_What this task involves_
Instruction for the entries that follow: retype exactly the lines from the line with "New (433, 47)" to the line with "Nome (660, 423)", both included, and omit all others.

====== Information given

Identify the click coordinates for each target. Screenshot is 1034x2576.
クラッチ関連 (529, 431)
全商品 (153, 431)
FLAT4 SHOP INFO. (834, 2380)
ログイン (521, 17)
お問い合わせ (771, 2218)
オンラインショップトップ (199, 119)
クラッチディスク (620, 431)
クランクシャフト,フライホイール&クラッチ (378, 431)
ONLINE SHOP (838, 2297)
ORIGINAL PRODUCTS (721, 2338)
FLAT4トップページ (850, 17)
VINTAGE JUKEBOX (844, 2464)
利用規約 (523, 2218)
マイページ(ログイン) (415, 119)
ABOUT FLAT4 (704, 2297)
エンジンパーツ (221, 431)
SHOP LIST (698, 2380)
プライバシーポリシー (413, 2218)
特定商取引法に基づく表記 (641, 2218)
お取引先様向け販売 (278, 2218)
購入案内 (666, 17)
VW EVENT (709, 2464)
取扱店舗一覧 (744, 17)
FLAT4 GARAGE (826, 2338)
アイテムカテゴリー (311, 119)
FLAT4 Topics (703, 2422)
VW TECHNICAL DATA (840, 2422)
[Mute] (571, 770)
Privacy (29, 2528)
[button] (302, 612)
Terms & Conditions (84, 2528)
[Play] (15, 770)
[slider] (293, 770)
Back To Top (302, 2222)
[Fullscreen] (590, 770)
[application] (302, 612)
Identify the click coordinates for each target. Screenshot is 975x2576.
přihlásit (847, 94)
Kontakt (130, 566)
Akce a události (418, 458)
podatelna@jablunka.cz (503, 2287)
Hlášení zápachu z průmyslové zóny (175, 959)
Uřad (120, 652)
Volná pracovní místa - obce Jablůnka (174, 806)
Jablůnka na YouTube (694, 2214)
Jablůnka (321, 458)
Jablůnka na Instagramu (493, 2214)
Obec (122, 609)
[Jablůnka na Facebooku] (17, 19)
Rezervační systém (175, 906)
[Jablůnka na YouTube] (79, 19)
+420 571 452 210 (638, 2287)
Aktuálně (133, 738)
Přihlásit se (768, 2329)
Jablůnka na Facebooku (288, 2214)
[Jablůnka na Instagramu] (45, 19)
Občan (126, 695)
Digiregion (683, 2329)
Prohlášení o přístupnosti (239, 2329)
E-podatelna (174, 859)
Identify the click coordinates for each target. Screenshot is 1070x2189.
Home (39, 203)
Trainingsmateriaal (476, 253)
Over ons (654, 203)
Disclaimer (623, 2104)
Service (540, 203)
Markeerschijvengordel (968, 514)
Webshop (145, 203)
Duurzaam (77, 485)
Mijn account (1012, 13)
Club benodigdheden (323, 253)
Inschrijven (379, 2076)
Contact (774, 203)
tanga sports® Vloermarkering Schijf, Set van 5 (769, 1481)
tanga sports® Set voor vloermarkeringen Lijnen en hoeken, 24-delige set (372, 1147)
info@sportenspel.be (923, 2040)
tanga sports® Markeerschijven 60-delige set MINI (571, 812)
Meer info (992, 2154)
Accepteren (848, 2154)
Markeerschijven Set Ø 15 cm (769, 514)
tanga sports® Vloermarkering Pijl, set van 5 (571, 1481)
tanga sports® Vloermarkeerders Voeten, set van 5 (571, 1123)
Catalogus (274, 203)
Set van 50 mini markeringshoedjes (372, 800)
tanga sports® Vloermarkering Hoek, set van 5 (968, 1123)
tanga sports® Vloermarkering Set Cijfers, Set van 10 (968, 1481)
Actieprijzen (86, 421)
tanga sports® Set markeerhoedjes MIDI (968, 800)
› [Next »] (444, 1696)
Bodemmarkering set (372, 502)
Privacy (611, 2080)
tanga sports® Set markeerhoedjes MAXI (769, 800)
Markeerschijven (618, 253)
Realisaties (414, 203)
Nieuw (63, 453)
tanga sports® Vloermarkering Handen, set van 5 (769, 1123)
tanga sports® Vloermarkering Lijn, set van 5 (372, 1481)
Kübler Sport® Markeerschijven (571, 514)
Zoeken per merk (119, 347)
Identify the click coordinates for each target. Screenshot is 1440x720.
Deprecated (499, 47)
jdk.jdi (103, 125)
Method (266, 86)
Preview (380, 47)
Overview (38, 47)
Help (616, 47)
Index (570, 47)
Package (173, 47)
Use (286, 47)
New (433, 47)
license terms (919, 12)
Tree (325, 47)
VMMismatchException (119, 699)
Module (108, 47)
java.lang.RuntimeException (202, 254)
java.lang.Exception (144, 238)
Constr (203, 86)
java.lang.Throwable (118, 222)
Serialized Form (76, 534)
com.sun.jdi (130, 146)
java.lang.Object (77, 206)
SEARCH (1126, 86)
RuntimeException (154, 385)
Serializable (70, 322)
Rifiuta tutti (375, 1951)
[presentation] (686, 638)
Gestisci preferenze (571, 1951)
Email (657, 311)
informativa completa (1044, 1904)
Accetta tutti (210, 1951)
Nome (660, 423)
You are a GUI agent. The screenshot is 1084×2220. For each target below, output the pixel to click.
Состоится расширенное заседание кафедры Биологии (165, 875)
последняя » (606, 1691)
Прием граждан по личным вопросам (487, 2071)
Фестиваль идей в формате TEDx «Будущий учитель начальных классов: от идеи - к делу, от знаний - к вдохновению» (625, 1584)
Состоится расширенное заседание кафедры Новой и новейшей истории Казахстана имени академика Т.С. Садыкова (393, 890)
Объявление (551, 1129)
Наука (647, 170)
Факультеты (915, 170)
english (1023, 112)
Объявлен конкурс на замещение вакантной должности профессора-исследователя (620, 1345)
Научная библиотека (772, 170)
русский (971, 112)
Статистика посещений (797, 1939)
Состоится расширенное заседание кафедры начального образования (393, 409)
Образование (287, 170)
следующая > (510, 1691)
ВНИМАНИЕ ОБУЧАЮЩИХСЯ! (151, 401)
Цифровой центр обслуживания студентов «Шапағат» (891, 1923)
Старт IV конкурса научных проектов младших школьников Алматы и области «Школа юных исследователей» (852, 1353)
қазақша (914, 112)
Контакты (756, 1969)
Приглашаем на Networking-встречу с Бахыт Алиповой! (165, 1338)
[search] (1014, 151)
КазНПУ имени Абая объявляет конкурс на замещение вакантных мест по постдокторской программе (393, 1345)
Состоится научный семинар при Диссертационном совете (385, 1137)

============

_Expected answer_
New (433, 47)
license terms (919, 12)
Tree (325, 47)
VMMismatchException (119, 699)
Module (108, 47)
java.lang.RuntimeException (202, 254)
java.lang.Exception (144, 238)
Constr (203, 86)
java.lang.Throwable (118, 222)
Serialized Form (76, 534)
com.sun.jdi (130, 146)
java.lang.Object (77, 206)
SEARCH (1126, 86)
RuntimeException (154, 385)
Serializable (70, 322)
Rifiuta tutti (375, 1951)
[presentation] (686, 638)
Gestisci preferenze (571, 1951)
Email (657, 311)
informativa completa (1044, 1904)
Accetta tutti (210, 1951)
Nome (660, 423)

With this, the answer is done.